A meta-genome sequencing and assembly preprocessing algorithm inspired by restriction site base composition
2012 IEEE International Conference on Bioinformatics and Biomedicine Workshops (2012)
Philadelphia, USA USA
Oct. 4, 2012 to Oct. 7, 2012
Motivation: In meta-genome sequencing and assembly projects, where there are different types of contigs mixed together in a single pool, the task of assembling its different organisms is a complex and challenging problem. It is therefore desirable to sort the contigs by origins into separate bins from which to work. We propose a framework of using the base compositions of bacterial restriction sites to generate sets of motifs which work to differentiate organismal groups, including the contigs from those groups. We introduce spectrum sets and show how to strategically select them for use in binning contigs from different organisms. We suggest that this framework can save time during a meta-genome sequencing and assembly project. Results: Our method is able to differentiate organisms and to successfully determine the association of the contigs which were derived from an organism. In particular, we show that two genera are fundamentally different by analyzing their motif proportions.
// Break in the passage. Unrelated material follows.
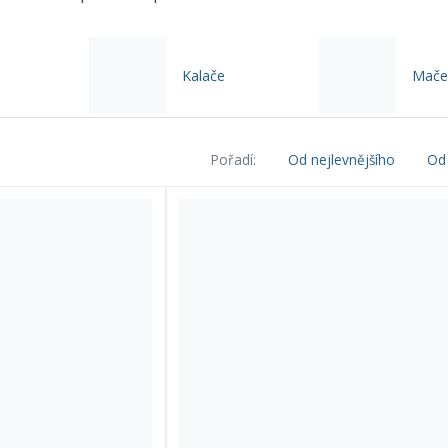
Kalače
Mače
Pořadí:
Od nejlevnějšího
Od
Using one of the four total spectrum sets, which encompass all known restriction sites, we show that different sets have different abilities to distinguish sequences. In addition, we show that the selection of a spectrum set which is relevant to one organism, but not the other, greatly improves performance of differentiation, even when the contig size is short (1000bps). Conclusions: Using ten trials of newly selected contigs to confirm our premise, our study provides a proof of concept for a novel and computationally effective method for a preprocessing step in meta-genome sequencing and assembly tasks.
palindromes, base composition, spectrum sets, restriction sites
"A meta-genome sequencing and assembly preprocessing algorithm inspired by restriction site base composition," 2012 IEEE International Conference on Bioinformatics and Biomedicine Workshops(BIBMW), Philadelphia, USA USA, 2012, pp. 696-703.